Collisional and Fast Neutrino Flavor Instabilities in Two-dimensional Core-collapse Supernova Simulation with Boltzmann Neutrino Transport

Abstract: We present a comprehensive study on the occurrences of the collisional flavor instability (CFI) and the fast flavor instability (FFI) of neutrinos based on a two-dimensional (2D) core-collapse supernova (CCSN) simulation performed with a Boltzmann radiation hydrodynamics code. We find that CFI occurs in a region with the baryon-mass density of $10^{10}\lesssim \rho \lesssim 10^{12}\,\mathrm{g}\,\mathrm{cm}^{-3}$, which is similar to the previous results in one-dimensional (1D) CCSN models.

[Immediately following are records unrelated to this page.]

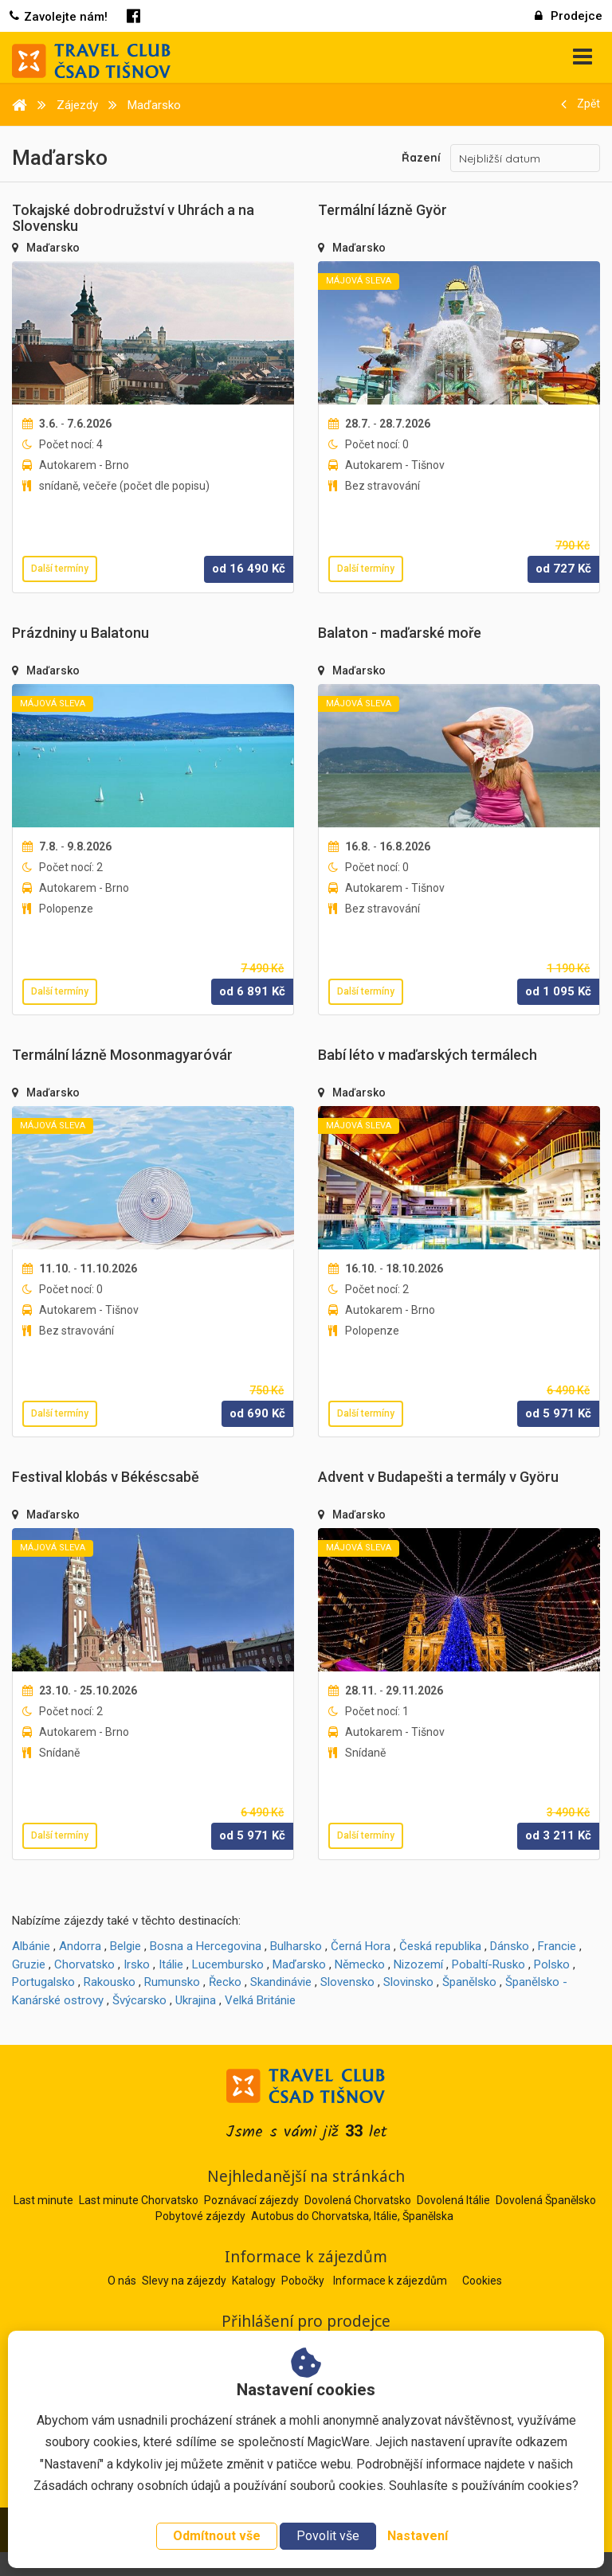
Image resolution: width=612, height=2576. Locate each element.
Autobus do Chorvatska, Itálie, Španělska (352, 2216)
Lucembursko (228, 1964)
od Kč (248, 568)
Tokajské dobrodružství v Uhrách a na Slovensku (133, 217)
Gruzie (28, 1964)
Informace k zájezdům (391, 2280)
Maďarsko (53, 247)
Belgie (125, 1946)
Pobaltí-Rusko (488, 1964)
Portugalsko (43, 1982)
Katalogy (255, 2280)
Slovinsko (408, 1982)
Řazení (421, 157)
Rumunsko (172, 1982)
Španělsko (469, 1982)
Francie (557, 1946)
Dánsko (509, 1946)
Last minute (43, 2200)
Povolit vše (327, 2535)
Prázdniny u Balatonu (80, 632)
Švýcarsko (139, 2000)
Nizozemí (418, 1964)
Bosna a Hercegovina (205, 1946)
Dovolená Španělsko (546, 2200)
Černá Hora (360, 1946)
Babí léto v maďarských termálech (427, 1054)
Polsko (552, 1964)
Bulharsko (296, 1946)
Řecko (225, 1982)
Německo (360, 1964)
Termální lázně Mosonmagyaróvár (122, 1054)
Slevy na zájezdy (185, 2280)
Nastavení (417, 2535)
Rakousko (109, 1982)
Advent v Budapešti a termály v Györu (438, 1476)
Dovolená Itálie (453, 2200)
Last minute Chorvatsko (138, 2200)
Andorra (80, 1946)
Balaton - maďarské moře (399, 632)
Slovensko (347, 1982)
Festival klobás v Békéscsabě (105, 1476)
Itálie (171, 1964)
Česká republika (440, 1946)
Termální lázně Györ (382, 209)
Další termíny (59, 568)
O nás (123, 2280)
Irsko (137, 1964)
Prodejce (568, 16)
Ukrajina (195, 2000)
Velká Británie (260, 2000)
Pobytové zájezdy (200, 2216)
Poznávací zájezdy (251, 2200)
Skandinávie (281, 1982)
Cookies (482, 2280)
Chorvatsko (84, 1964)
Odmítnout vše (217, 2535)
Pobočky (304, 2280)
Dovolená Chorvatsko (357, 2200)
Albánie (31, 1946)
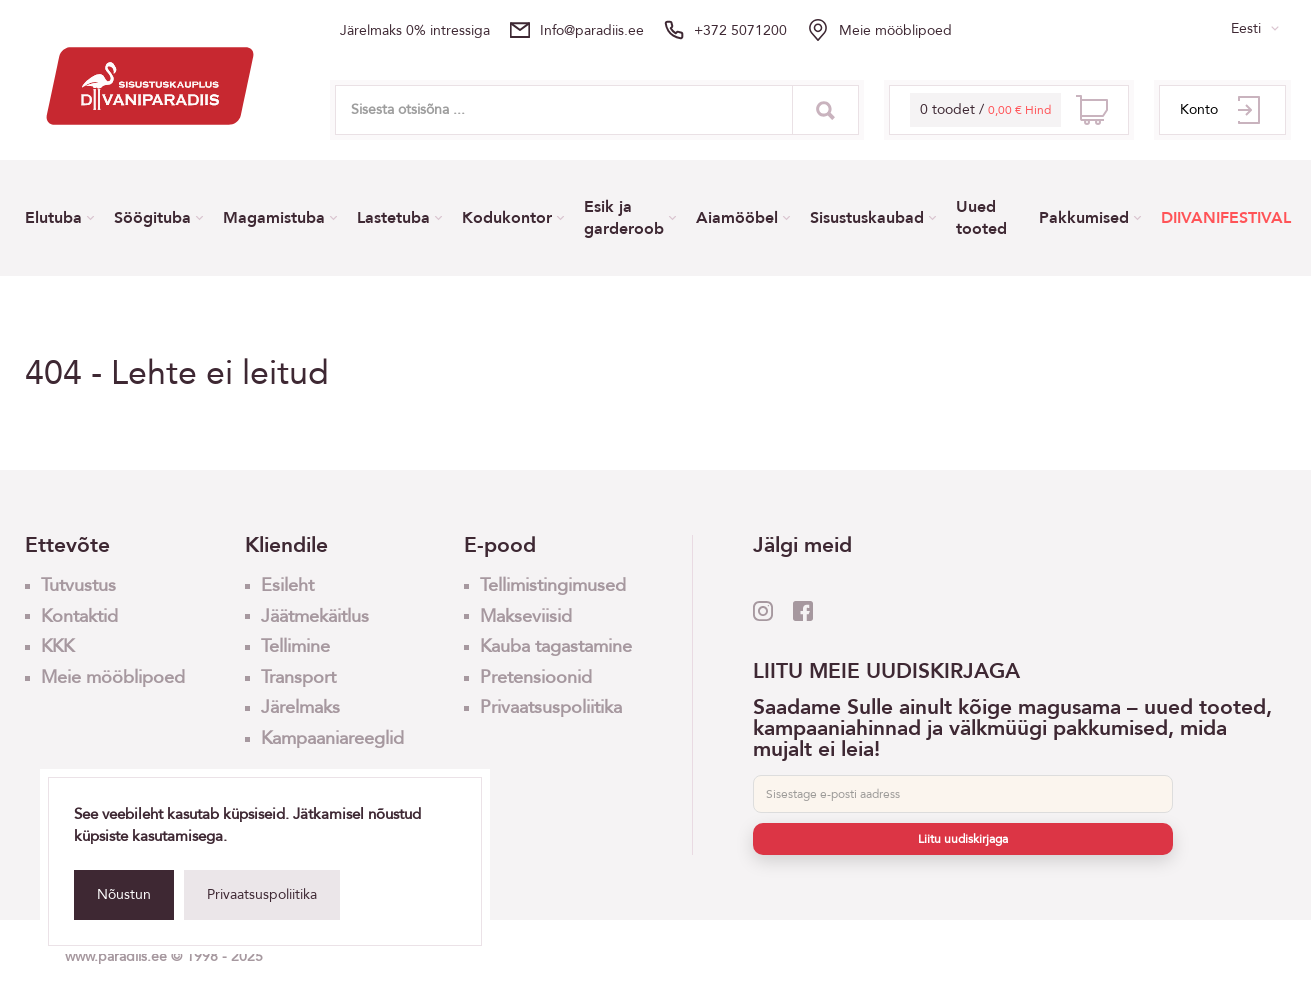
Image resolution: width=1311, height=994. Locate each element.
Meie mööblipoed (895, 30)
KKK (57, 646)
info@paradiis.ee (592, 30)
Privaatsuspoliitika (262, 894)
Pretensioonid (536, 677)
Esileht (287, 585)
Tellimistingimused (553, 585)
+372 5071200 (740, 30)
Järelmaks (300, 707)
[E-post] (963, 794)
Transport (298, 677)
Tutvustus (78, 585)
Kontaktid (79, 616)
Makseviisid (526, 616)
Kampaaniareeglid (332, 738)
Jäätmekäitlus (315, 616)
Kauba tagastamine (556, 646)
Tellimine (295, 646)
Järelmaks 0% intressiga (415, 30)
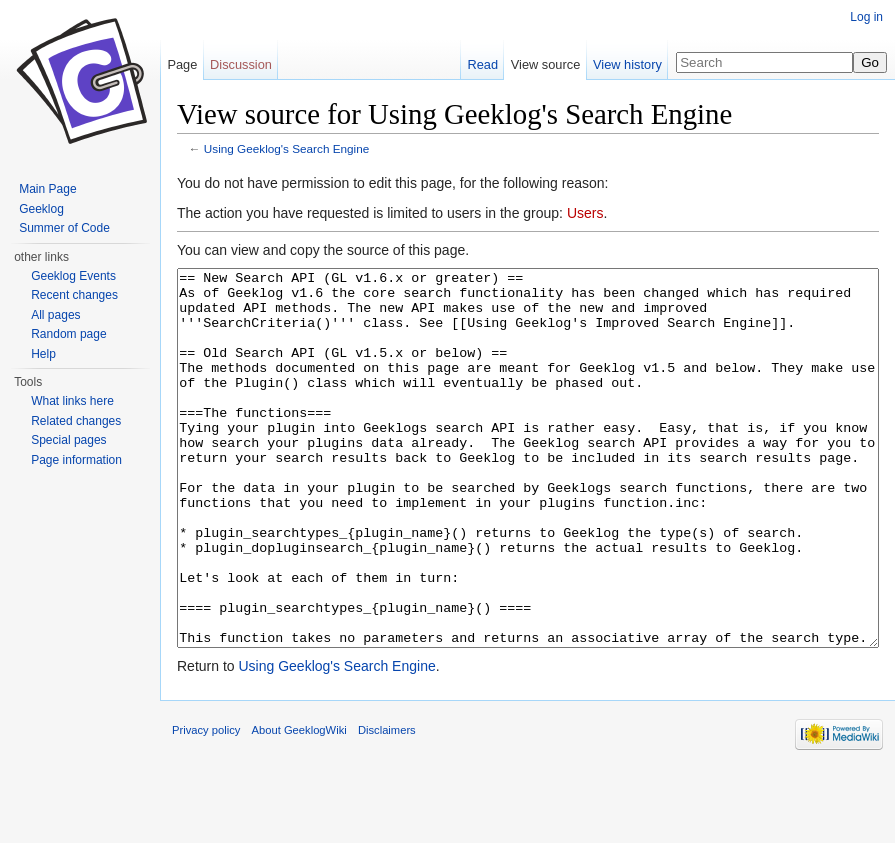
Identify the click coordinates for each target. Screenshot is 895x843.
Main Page (47, 189)
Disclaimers (387, 805)
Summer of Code (64, 228)
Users (585, 213)
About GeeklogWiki (299, 805)
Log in (866, 17)
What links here (72, 401)
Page (182, 64)
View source (545, 64)
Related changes (76, 421)
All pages (55, 315)
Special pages (68, 440)
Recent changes (74, 295)
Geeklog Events (73, 276)
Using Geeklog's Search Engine (287, 148)
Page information (76, 460)
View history (627, 64)
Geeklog (41, 209)
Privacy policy (206, 805)
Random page (68, 334)
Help (43, 354)
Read (482, 64)
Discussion (241, 64)
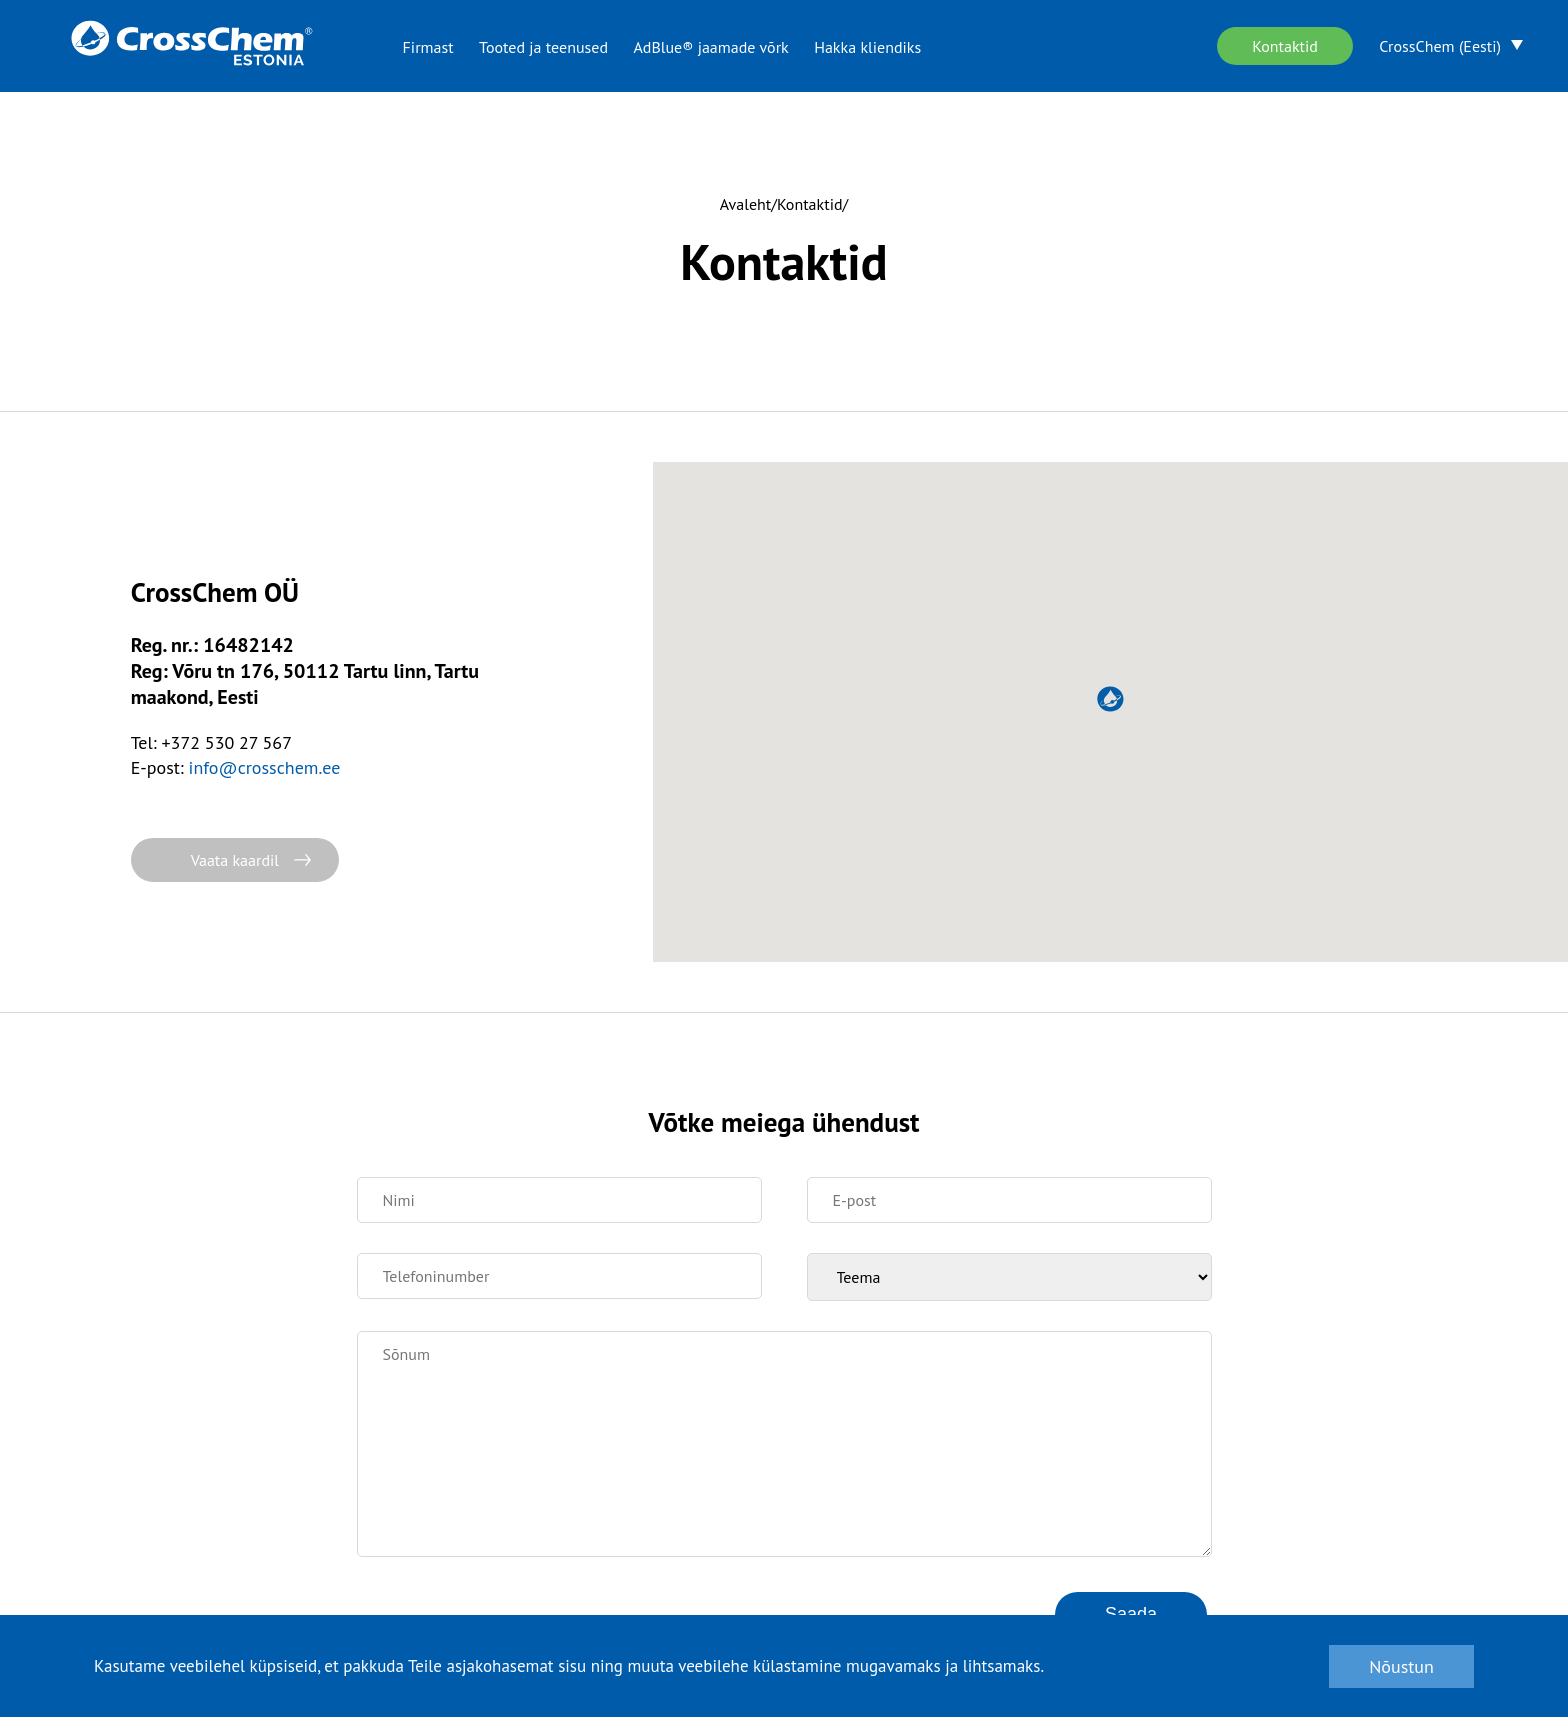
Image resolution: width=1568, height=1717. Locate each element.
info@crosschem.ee (265, 767)
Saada (1131, 1614)
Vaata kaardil (235, 860)
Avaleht (745, 204)
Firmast (428, 47)
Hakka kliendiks (867, 47)
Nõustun (1401, 1666)
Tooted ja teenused (543, 47)
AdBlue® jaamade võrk (710, 47)
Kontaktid (1285, 46)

In contrast to 1D, however, the CFI region varies with time vigorously in the 2D model, whereas it had a quiescent structure in 1D. This is attributed to the fact that the turbulent flows advected from a gain region account for the temporal variations. Another noticeable difference from the 1D models is the appearance of resonance-like CFI where number densities of $\nu_e$, $\bar\nu_e$ nearly coincide each other. The CFI growth rate there is enhanced and can reach $\sim10^{-3}\,\mathrm{cm}^{-1}$. As for FFI, on the other hand, it appears in three different regions; (1) the region overlapped with the resonance-like CFI, (2) neutrino decoupling regions where $\bar{\nu}_e$'s are strongly emitted, and (3) optically thin regions where neutral-current scatterings dominate over charged-current reactions. Although overall properties for FFI are consistent with previous studies, we find that the number of electron-neutrinos lepton number crossing (ELN crossing) temporary becomes multiple, which can be assessed accurately only by multi-angle treatments in neutrino transport. We find that the growth rate of FFI is always higher than CFI if both of them occur, which suggests that the former is dominant for the linear evolution.